RECORDS PROVIDED: Begin

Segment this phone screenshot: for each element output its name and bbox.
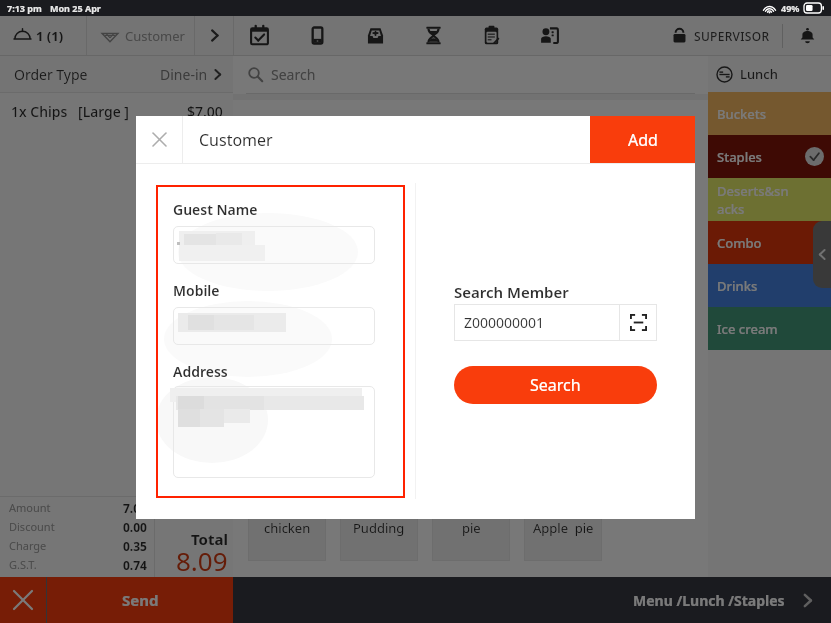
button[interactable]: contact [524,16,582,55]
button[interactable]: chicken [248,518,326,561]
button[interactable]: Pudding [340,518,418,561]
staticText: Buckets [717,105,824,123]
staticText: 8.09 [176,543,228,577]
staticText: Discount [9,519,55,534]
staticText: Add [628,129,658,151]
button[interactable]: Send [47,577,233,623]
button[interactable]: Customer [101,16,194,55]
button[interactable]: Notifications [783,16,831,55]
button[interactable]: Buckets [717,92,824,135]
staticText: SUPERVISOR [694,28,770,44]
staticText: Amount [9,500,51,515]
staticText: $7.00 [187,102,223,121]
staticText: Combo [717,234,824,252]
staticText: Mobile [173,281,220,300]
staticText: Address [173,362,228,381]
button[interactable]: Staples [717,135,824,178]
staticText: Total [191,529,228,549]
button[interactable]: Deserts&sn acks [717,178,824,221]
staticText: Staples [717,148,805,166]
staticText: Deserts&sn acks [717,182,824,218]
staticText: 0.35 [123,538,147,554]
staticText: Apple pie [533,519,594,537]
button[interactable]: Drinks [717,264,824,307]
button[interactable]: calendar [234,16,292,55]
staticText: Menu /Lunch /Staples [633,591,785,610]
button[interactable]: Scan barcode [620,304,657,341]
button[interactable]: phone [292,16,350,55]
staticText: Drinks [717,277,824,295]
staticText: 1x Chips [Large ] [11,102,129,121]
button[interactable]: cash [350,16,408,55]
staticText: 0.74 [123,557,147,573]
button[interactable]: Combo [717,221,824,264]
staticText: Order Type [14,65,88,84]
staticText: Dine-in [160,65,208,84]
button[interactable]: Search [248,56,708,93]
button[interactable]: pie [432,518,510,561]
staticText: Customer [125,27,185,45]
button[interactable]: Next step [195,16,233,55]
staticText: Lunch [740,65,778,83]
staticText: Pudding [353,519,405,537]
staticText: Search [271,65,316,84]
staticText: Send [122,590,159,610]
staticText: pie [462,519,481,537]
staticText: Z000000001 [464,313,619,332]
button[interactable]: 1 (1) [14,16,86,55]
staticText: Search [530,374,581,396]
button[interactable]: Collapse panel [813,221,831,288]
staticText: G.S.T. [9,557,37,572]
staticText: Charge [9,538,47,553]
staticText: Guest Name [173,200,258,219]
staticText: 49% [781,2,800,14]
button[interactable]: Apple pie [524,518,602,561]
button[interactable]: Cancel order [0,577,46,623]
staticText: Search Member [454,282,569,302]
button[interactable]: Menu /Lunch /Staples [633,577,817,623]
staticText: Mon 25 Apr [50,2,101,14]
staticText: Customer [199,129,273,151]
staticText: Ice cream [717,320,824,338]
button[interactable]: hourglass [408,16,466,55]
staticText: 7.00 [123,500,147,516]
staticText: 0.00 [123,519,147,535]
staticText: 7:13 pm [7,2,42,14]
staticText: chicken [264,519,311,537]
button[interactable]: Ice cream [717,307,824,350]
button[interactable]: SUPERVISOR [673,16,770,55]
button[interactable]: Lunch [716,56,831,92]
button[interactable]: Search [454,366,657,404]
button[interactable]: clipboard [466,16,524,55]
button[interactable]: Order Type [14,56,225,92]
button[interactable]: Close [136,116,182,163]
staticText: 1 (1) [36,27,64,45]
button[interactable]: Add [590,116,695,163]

RECORDS PROVIDED: End
RECORDS PROVIDED: Begin

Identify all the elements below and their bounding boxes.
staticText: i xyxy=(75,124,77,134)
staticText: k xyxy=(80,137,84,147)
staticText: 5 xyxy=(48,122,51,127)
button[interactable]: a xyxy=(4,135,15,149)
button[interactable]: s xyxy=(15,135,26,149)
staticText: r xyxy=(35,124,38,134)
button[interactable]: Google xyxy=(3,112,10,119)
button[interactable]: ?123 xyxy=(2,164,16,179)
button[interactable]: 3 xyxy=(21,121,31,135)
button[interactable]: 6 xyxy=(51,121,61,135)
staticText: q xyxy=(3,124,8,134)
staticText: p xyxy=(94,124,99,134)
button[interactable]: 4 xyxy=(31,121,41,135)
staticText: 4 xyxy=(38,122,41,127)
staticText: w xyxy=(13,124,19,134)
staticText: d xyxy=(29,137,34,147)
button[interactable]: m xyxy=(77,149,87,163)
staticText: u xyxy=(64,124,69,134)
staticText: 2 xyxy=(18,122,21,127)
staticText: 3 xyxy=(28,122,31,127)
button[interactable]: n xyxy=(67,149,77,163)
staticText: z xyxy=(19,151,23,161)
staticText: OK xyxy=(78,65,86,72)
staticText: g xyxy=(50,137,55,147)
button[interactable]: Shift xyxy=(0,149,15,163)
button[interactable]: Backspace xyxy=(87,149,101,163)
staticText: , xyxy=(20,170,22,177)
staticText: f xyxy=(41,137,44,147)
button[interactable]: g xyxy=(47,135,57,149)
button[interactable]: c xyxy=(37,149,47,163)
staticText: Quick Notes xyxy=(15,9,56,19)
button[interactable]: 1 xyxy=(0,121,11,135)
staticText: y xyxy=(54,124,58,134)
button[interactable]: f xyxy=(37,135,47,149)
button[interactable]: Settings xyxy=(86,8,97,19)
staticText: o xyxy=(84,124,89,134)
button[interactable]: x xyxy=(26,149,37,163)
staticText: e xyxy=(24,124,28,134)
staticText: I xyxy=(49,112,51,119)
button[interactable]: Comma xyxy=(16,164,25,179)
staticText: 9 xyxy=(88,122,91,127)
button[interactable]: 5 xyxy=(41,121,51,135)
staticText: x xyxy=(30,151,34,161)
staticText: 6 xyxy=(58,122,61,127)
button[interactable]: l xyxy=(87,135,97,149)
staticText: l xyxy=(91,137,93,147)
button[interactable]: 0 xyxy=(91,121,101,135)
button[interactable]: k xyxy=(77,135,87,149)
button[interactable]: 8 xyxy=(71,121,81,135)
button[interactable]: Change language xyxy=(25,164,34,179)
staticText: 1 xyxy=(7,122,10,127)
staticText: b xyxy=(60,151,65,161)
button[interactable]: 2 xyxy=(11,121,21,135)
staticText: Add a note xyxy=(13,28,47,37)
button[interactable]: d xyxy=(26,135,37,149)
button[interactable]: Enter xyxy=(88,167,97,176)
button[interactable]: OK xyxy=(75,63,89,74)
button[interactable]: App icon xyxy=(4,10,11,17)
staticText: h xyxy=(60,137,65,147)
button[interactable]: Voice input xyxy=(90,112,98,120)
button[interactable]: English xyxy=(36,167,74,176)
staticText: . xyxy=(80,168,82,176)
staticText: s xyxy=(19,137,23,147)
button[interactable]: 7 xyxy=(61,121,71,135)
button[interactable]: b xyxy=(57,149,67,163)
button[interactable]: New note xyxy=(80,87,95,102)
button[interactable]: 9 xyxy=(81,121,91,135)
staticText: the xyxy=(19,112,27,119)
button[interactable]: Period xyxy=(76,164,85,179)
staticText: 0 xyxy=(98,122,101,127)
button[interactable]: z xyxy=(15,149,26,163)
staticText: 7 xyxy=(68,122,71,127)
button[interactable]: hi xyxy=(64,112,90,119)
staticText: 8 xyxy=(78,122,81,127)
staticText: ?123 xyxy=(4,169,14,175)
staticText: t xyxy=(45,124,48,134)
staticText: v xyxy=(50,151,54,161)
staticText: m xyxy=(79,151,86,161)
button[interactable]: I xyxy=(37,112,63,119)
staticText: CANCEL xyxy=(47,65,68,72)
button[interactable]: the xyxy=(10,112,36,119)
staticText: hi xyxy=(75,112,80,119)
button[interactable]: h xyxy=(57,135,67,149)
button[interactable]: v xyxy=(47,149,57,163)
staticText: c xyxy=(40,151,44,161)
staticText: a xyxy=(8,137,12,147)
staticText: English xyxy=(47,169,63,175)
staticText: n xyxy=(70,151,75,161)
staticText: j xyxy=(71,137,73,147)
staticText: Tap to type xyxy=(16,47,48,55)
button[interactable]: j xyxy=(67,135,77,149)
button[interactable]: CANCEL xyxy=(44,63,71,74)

RECORDS PROVIDED: End

_EXERCISE_: Read through the material above, and whenever a line contains "Lunch", copy it.

_TASK SOLUTION_:
staticText: Menu /Lunch /Staples [633,591,785,610]
staticText: Lunch [740,65,778,83]
button[interactable]: Menu /Lunch /Staples [633,577,817,623]
button[interactable]: Lunch [716,56,831,92]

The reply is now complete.